Am China-Deal beteiligt war aber nicht nur das Bundesfinanzministerium, sondern auch Karl-Theodor zu Guttenberg, zwischen 2009 und 2011 zuerst Bundeswirtschafts-, dann Bundesverteidigungsminister. Als Gründer und Chef des Beratungsunternehmens „Spitzberg Partners“ in New York hatte Guttenberg seinen Mitarbeiter Urs Gatzke, von 2004 bis 2013 Büroleiter der Hanns-Seidel-Stiftung (CSU) in Washington, beauftragt, das Bundesfinanzministerium zu bitten, die zuständigen Regierungsstellen in Peking über das Interesse von Wirecard am Eintritt in den chinesischen Markt zu informieren. Laut „ Spiegel“-Bericht kam Staatssekretär Wolfgang Schmidt im Juni 2019 den Wünschen nach und informierte den Wirtschaftsberater der Bundeskanzlerin, Lars-Hendrik Röller. Laut „Frankfurter Allgemeine“ bat Schmidt diesen zusätzlich um „Flankierung“. Diese erhielten Guttenberg und Wirecard beim China-Besuch von Angela Merkel. Die Kanzlerin habe das Thema angesprochen und man werde sich um „weitere Flankierung“ kümmern, schrieb Röller in einer E-Mail an Guttenberg. Dieser war kurz vor der Dienstreise bei Merkel persönlich vorstellig geworden. Zu dieser Zeit ermittelte die Staatsanwaltschaft in Singapur schon gegen Wirecard, wo das Unternehmen frei erfundene Milliardenguthaben geparkt hatte.

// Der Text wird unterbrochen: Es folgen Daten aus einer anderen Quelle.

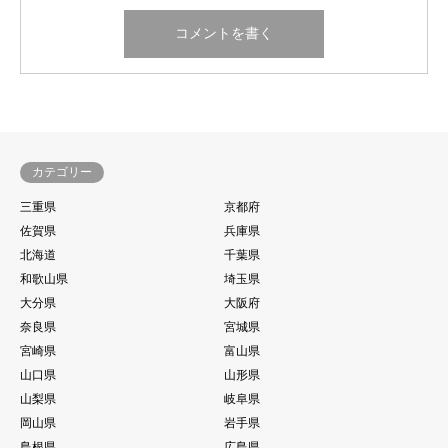
カテゴリー
三重県
京都府
佐賀県
兵庫県
北海道
千葉県
和歌山県
埼玉県
大分県
大阪府
奈良県
宮城県
宮崎県
富山県
山口県
山形県
山梨県
岐阜県
岡山県
岩手県
島根県
広島県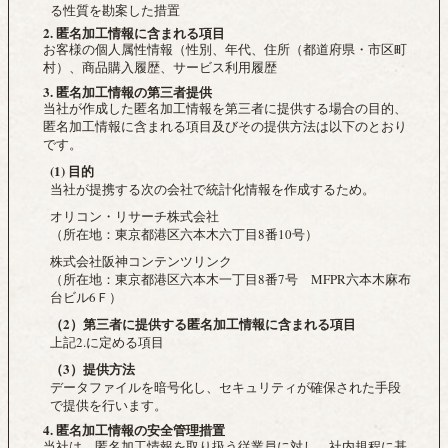
る性質を勘案した措置
2. 匿名加工情報に含まれる項目
お客様の個人属性情報（性別、年代、住所（都道府県・市区町
村）、商品購入履歴、サービス利用履歴
3. 匿名加工情報の第三者提供
当社が作成した匿名加工情報を第三者に提供する場合の目的、
匿名加工情報に含まれる項目及びその提供方法は以下のとおり
です。
(1) 目的
当社が提携する次の会社で統計化情報を作成するため。
オリコン・リサーチ株式会社
（所在地：東京都港区六本木六丁目8番10号）
株式会社阪神コンテンツリンク
（所在地：東京都港区六本木一丁目8番7号 MFPR六本木麻布
台ビル6Ｆ）
（2）第三者に提供する匿名加工情報に含まれる項目
上記2.に定める項目
（3）提供方法
データファイルを暗号化し、セキュリティが確保された手段
で提供を行います。
4. 匿名加工情報の安全管理措置
当社は、匿名加工情報を取り扱う従業員に対し、社内規程に基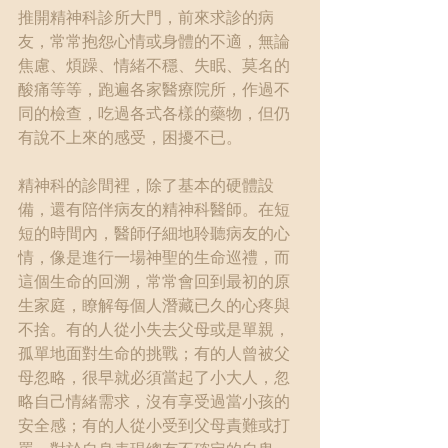
推開精神科診所大門，前來求診的病
友，常常抱怨心情或身體的不適，無論
焦慮、煩躁、情緒不穩、失眠、莫名的
酸痛等等，跑遍各家醫療院所，作過不
同的檢查，吃過各式各樣的藥物，但仍
有說不上來的感受，困擾不已。
精神科的診間裡，除了基本的硬體設
備，還有陪伴病友的精神科醫師。在短
短的時間內，醫師仔細地聆聽病友的心
情，像是進行一場神聖的生命巡禮，而
這個生命的回溯，常常會回到最初的原
生家庭，瞭解每個人潛藏已久的心疼與
不捨。有的人從小失去父母或是單親，
孤單地面對生命的挑戰；有的人曾被父
母忽略，很早就必須當起了小大人，忽
略自己情緒需求，沒有享受過當小孩的
安全感；有的人從小受到父母責難或打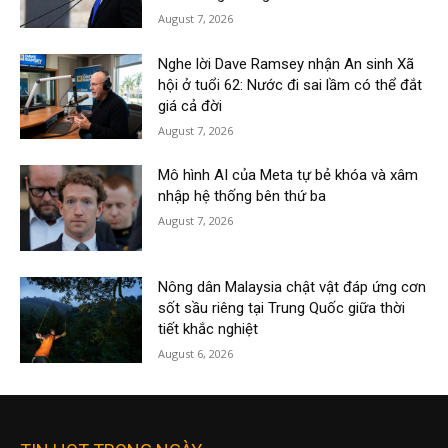
August 7, 2026
Nghe lời Dave Ramsey nhận An sinh Xã
hội ở tuổi 62: Nước đi sai lầm có thể đắt
giá cả đời
August 7, 2026
Mô hình AI của Meta tự bẻ khóa và xâm
nhập hệ thống bên thứ ba
August 7, 2026
Nông dân Malaysia chật vật đáp ứng cơn
sốt sầu riêng tại Trung Quốc giữa thời
tiết khắc nghiệt
August 6, 2026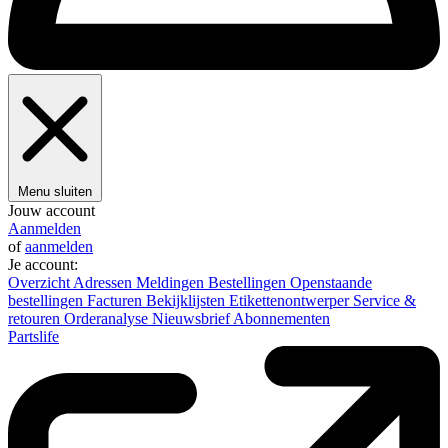
Menu sluiten
Jouw account
Aanmelden
of
aanmelden
Je account:
Overzicht
Adressen
Meldingen
Bestellingen
Openstaande
bestellingen
Facturen
Bekijklijsten
Etikettenontwerper
Service &
retouren
Orderanalyse
Nieuwsbrief
Abonnementen
Partslife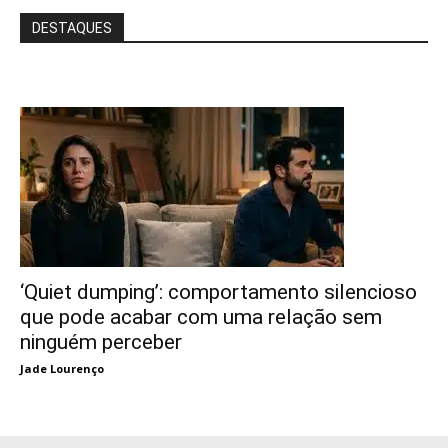
DESTAQUES
‘Quiet dumping’: comportamento silencioso
que pode acabar com uma relação sem
ninguém perceber
Jade Lourenço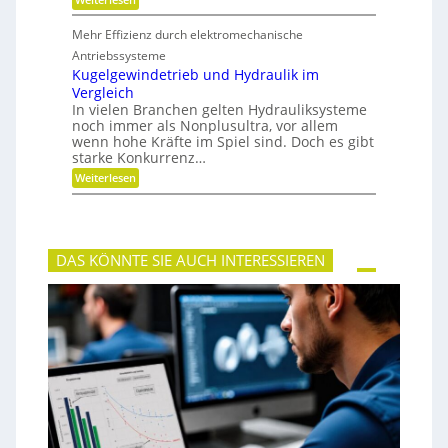
e
M
i
e
t
Mehr Effizienz durch elektromechanische
h
u
r
Antriebssysteme
n
F
Kugelgewindetrieb und Hydraulik im
d
l
P
Vergleich
e
r
In vielen Branchen gelten Hydrauliksysteme
x
ä
noch immer als Nonplusultra, vor allem
i
z
b
wenn hohe Kräfte im Spiel sind. Doch es gibt
i
i
starke Konkurrenz…
s
l
i
:
Weiterlesen
i
o
K
t
n
u
ä
g
t
e
,
l
D
DAS KÖNNTE SIE AUCH INTERESSIEREN
g
y
e
n
w
a
i
m
n
i
d
k
e
u
t
n
r
d
i
P
e
l
b
a
u
t
n
z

Am 13. August bat der Wirecard-Lobbyist Klaus-Dieter Fritsche, ehemaliger Vizepräsident des Bundesamts für Verfassungsschutz (BfV) und Geheimdienstkoordinator im Bundeskanzleramt, beim Bundeskanzleramt um einen Termin für Wirecard. Das Kanzleramt forderte daraufhin im Finanzministerium nähere Informationen über Wirecard an und erhielt laut „Frankfurter Allgemeine“ am 23. August 2019 per E-Mail Kenntnis von den „öffentlich bekannten Vorwürfen gegen das Unternehmen“, unter anderem von „Geldwäschevorwürfen und Marktmanipulation“. Das veranlasste die Bundesregierung dennoch nicht zum Handeln. Sie protegierte Wirecard weiter bei ihren China-Geschäften. Dem flüchtigen Vorstandsmitglied Jan Marsalek werden zudem weitere Geheimdienstkontakte nachgesagt. Er soll der Drahtzieher des Milliardenbetrugs von Wirecard sein.